Sister Mary is absolutely convinced that her every opinion is absolutely right, and that's the end of the discussion.
The opening of this one-act play will find Masters as Sister Mary lecturing the audience about the wages of sin.
"I was laughing with someone who asked about this character, and I said, 'Well, basically, she's an old-fashioned nun whose view of the world is as black-and-white as her habit. There is no gray in Sister Mary's world, or in her clothing.'
"I am so very much not like that myself that it seemed so appealing to play her."
Sister Mary is later joined on stage by various former students who are happy in their own lives -- lives that repudiate all of Sister Mary's teachings.
The play is a comically cautionary tale of someone allowing dogma to overtake their humanity, Masters said -- and not intended to be a swipe at the Catholic church.

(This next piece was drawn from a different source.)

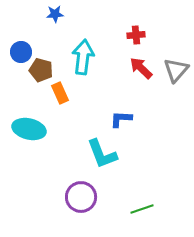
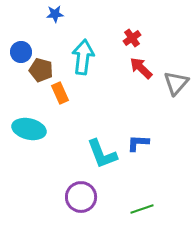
red cross: moved 4 px left, 3 px down; rotated 30 degrees counterclockwise
gray triangle: moved 13 px down
blue L-shape: moved 17 px right, 24 px down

"It's not that Sister Mary doesn't care about her students, but she cares more about the rules, what is right and wrong -- and if that has devastating effects on her students, that's their fault for not following the rules. I have a hard time with that kind of black-and-white.
"It really is about how you treat people as much as following the rules. That's the lesson I'd want people to take away from this."
The play is paired with another of Durang's one-acts, "The Actor's Nightmare," and the two productions are double-cast, with Masters joined by Rich Bentz, Heather Brooker, Veronica Combs, Mike Grove and Will Hedgecock.
"Sister Mary" is directed by Gary Dean Sweeney, while Susan Webb helms "Actor's Nightmare." The stage manager is Michael Prada, costuming is by Tara Treiber and Kris Adair is the light designer.
In "The Actor's Nightmare," Grove portrays George, a man suddenly forced onto a stage to replace an ailing actor. Trouble is, he's never certain exactly what his lines are, or even what play is being presented.
Every time he thinks he has a handle on what's happening, it changes again.
"Anyone, whether they've been on stage or not, can identify with those panicky dreams in which you show up for the final exam and you never went to any of the lectures," Masters said. "I've had three actor's nightmares since we've started rehearsals. Everybody gets that feeling."
"SISTER MARY IGNATIUS EXPLAINS IT ALL FOR YOU" and "THE ACTOR'S NIGHTMARE"
8 p.m. Thursday-Saturday, also 8 p.m. Nov. 18-20
Nightingale Theater, 1416 E. Fourth St.